## Your assignment
Transcribe, exactly and without pictures, the lines below from the line with "(09/06/2021)" to the line with "Коллекция алкогольных напитков в", both ends included, and no others.

Collected data
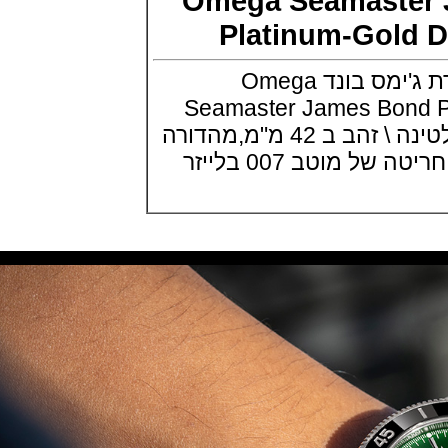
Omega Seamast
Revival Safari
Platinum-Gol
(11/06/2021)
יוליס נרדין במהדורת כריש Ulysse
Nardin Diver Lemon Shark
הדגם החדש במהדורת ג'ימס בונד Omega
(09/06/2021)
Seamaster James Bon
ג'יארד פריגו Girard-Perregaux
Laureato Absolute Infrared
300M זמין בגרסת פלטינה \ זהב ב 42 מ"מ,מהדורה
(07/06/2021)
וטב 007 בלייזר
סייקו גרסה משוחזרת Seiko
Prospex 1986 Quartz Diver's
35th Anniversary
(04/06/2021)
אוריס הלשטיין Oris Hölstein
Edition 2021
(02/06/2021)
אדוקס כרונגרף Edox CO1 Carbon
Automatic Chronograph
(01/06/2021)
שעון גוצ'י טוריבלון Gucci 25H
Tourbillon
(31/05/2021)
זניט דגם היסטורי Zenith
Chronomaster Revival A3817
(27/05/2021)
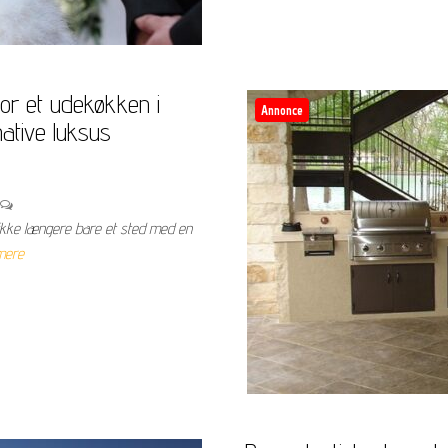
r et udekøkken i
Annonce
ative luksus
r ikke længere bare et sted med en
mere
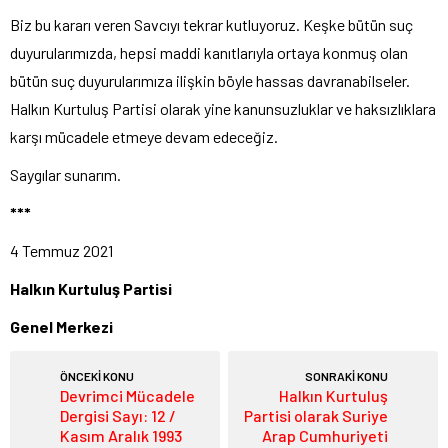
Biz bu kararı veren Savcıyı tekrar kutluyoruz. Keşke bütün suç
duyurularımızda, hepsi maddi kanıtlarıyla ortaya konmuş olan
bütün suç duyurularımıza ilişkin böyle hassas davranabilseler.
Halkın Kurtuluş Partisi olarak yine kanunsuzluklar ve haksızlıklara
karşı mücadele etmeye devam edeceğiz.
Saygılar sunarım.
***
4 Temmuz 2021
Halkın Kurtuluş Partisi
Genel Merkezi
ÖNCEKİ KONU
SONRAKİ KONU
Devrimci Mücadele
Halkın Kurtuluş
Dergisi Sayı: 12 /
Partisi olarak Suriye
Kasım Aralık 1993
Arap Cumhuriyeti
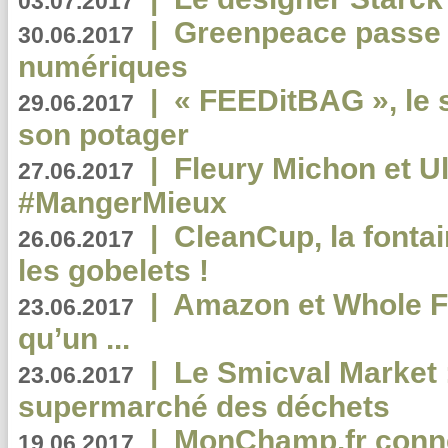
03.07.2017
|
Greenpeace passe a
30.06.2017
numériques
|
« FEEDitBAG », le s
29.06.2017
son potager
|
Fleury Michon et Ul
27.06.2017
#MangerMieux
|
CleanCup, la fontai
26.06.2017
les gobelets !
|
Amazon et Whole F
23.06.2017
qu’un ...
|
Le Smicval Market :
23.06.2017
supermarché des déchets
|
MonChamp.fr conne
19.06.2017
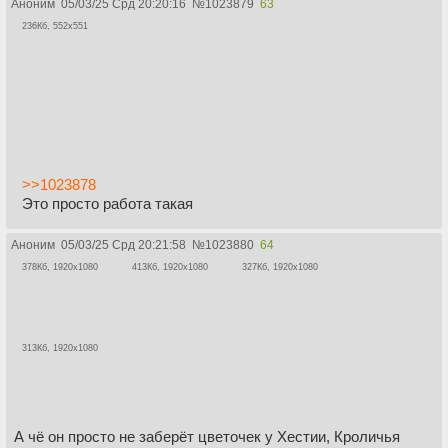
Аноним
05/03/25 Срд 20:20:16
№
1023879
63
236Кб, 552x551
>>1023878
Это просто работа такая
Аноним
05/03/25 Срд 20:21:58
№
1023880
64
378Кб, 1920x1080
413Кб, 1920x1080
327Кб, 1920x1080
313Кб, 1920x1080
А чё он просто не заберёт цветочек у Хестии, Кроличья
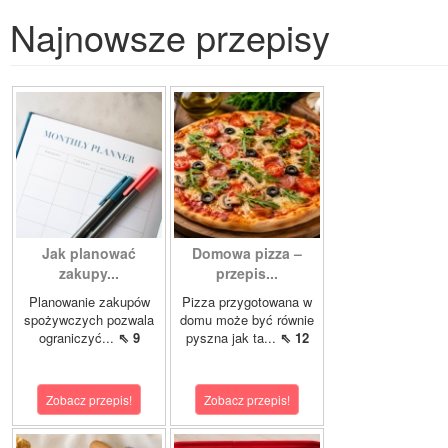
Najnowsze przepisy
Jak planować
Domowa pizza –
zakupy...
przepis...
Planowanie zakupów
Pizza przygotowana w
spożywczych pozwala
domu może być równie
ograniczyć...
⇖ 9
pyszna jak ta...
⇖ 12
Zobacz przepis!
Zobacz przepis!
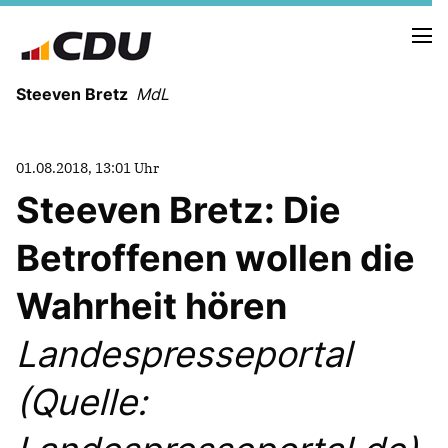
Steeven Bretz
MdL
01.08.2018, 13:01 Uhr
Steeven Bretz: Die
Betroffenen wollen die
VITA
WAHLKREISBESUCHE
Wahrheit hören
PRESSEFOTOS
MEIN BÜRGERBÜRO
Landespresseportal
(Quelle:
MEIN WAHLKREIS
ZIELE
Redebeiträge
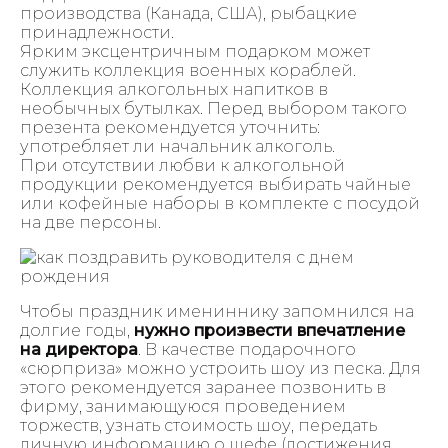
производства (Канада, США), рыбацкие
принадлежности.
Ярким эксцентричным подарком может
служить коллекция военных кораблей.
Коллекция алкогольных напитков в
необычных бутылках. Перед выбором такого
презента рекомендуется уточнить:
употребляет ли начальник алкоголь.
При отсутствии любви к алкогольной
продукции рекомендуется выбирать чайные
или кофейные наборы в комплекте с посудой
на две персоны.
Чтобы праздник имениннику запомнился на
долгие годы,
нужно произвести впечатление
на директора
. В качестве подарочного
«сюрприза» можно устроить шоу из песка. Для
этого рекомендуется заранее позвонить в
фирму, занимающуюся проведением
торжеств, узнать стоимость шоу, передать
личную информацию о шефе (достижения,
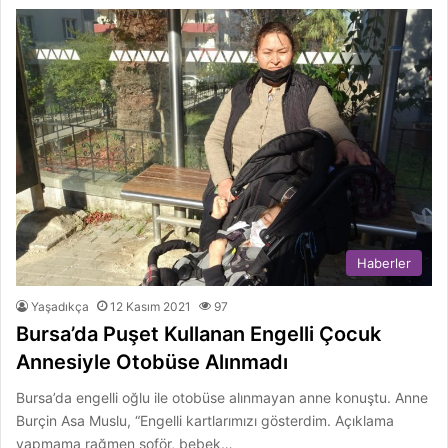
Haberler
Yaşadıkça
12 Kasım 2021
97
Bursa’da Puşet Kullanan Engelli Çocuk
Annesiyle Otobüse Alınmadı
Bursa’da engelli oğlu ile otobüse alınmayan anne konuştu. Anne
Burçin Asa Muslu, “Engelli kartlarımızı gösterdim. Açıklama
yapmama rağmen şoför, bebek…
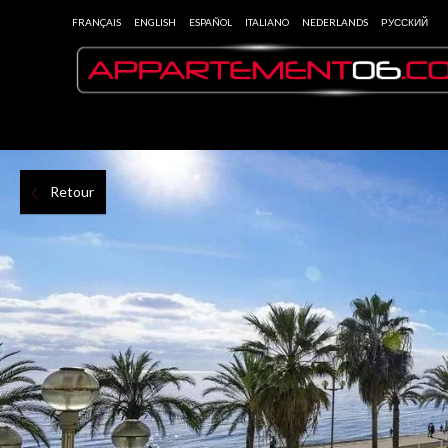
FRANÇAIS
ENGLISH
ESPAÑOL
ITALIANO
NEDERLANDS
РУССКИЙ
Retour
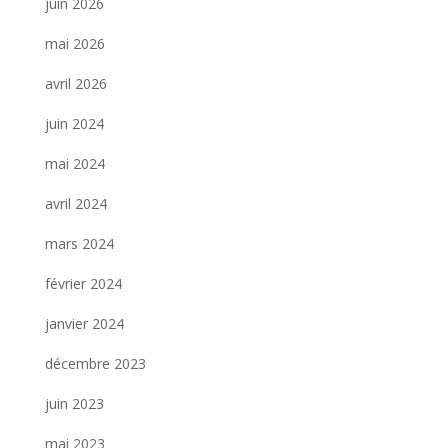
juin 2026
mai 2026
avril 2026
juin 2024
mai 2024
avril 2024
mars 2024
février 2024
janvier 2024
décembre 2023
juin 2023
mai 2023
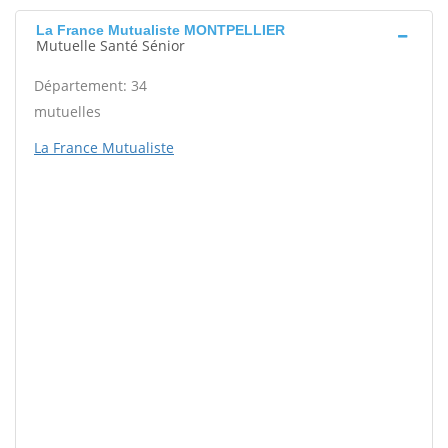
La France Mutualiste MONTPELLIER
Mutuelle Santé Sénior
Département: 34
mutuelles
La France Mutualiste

==

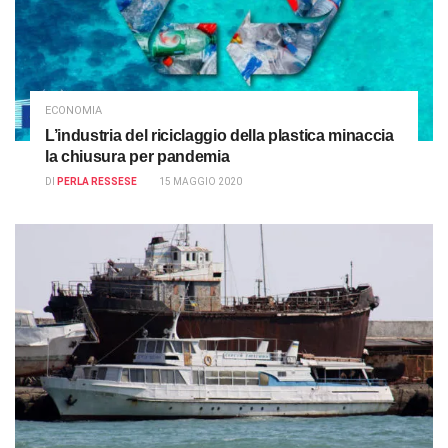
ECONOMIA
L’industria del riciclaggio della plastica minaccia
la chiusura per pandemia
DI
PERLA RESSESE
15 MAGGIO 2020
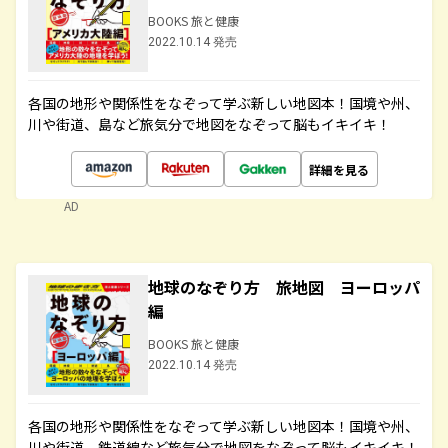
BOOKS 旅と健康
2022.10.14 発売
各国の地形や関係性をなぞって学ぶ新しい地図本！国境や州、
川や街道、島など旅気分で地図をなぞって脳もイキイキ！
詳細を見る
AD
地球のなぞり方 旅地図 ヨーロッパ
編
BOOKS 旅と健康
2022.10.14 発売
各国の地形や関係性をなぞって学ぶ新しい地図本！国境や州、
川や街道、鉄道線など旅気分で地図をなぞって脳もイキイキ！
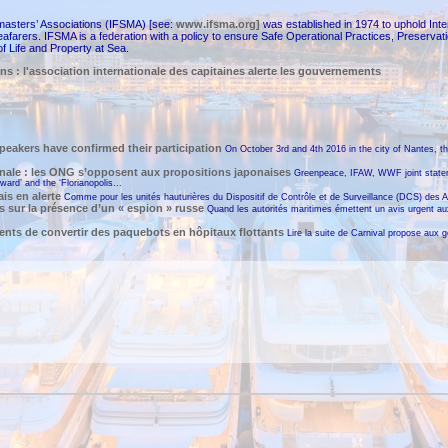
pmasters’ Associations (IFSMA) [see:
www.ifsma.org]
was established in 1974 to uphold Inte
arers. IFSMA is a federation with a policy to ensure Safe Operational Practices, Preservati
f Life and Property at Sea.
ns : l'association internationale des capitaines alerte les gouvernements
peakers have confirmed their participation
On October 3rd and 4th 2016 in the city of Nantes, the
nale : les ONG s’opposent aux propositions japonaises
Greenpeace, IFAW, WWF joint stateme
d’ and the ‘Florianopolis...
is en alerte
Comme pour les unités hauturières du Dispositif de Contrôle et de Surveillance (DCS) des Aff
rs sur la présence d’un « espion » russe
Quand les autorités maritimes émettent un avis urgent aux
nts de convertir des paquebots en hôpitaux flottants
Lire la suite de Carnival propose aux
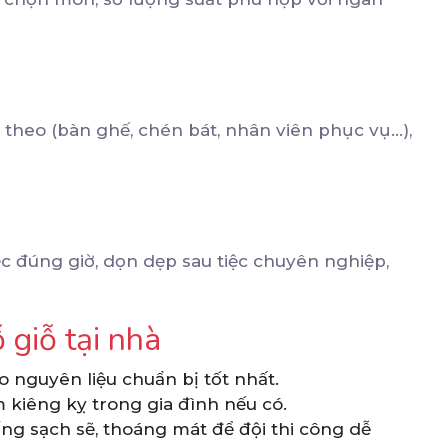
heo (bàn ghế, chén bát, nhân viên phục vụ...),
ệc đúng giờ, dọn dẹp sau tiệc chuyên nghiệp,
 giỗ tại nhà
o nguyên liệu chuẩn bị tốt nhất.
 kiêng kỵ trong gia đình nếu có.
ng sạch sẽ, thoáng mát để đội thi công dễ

## Answer to this task
(09/06/2021)
Seamaster James Bon
ג'יארד פריגו Girard-Perregaux
Laureato Absolute Infrared
300M זמין בגרסת פלטינה \ זהב ב 42 מ"מ,מהדורה
(07/06/2021)
וטב 007 בלייזר
סייקו גרסה משוחזרת Seiko
Prospex 1986 Quartz Diver's
35th Anniversary
(04/06/2021)
אוריס הלשטיין Oris Hölstein
Edition 2021
(02/06/2021)
אדוקס כרונגרף Edox CO1 Carbon
Automatic Chronograph
(01/06/2021)
שעון גוצ'י טוריבלון Gucci 25H
Tourbillon
(31/05/2021)
זניט דגם היסטורי Zenith
Chronomaster Revival A3817
(27/05/2021)
r et udekøkken i
Annonce
ative luksus
r ikke længere bare et sted med en
mere
Biz bu kararı veren Savcıyı tekrar kutluyoruz. Keşke bütün suç
duyurularımızda, hepsi maddi kanıtlarıyla ortaya konmuş olan
bütün suç duyurularımıza ilişkin böyle hassas davranabilseler.
Halkın Kurtuluş Partisi olarak yine kanunsuzluklar ve haksızlıklara
karşı mücadele etmeye devam edeceğiz.
Saygılar sunarım.
***
4 Temmuz 2021
Halkın Kurtuluş Partisi
Genel Merkezi
ÖNCEKİ KONU
SONRAKİ KONU
Devrimci Mücadele
Halkın Kurtuluş
Dergisi Sayı: 12 /
Partisi olarak Suriye
Kasım Aralık 1993
Arap Cumhuriyeti
03.07.2017
|
Greenpeace passe a
30.06.2017
numériques
|
« FEEDitBAG », le s
29.06.2017
son potager
|
Fleury Michon et Ul
27.06.2017
#MangerMieux
|
CleanCup, la fontai
26.06.2017
les gobelets !
|
Amazon et Whole F
23.06.2017
qu’un ...
|
Le Smicval Market :
23.06.2017
supermarché des déchets
|
MonChamp.fr conne
19.06.2017
Аноним
05/03/25 Срд 20:20:16
№
1023879
63
236Кб, 552x551
>>1023878
Это просто работа такая
Аноним
05/03/25 Срд 20:21:58
№
1023880
64
378Кб, 1920x1080
413Кб, 1920x1080
327Кб, 1920x1080
313Кб, 1920x1080
А чё он просто не заберёт цветочек у Хестии, Кроличья
Najnowsze przepisy
Jak planować
Domowa pizza –
zakupy...
przepis...
Planowanie zakupów
Pizza przygotowana w
spożywczych pozwala
domu może być równie
ograniczyć...
⇖ 9
pyszna jak ta...
⇖ 12
Zobacz przepis!
Zobacz przepis!
Steeven Bretz
MdL
01.08.2018, 13:01 Uhr
Steeven Bretz: Die
Betroffenen wollen die
VITA
WAHLKREISBESUCHE
Wahrheit hören
PRESSEFOTOS
MEIN BÜRGERBÜRO
Landespresseportal
(Quelle:
MEIN WAHLKREIS
ZIELE
Redebeiträge
производства (Канада, США), рыбацкие
принадлежности.
Ярким эксцентричным подарком может
служить коллекция военных кораблей.
Коллекция алкогольных напитков в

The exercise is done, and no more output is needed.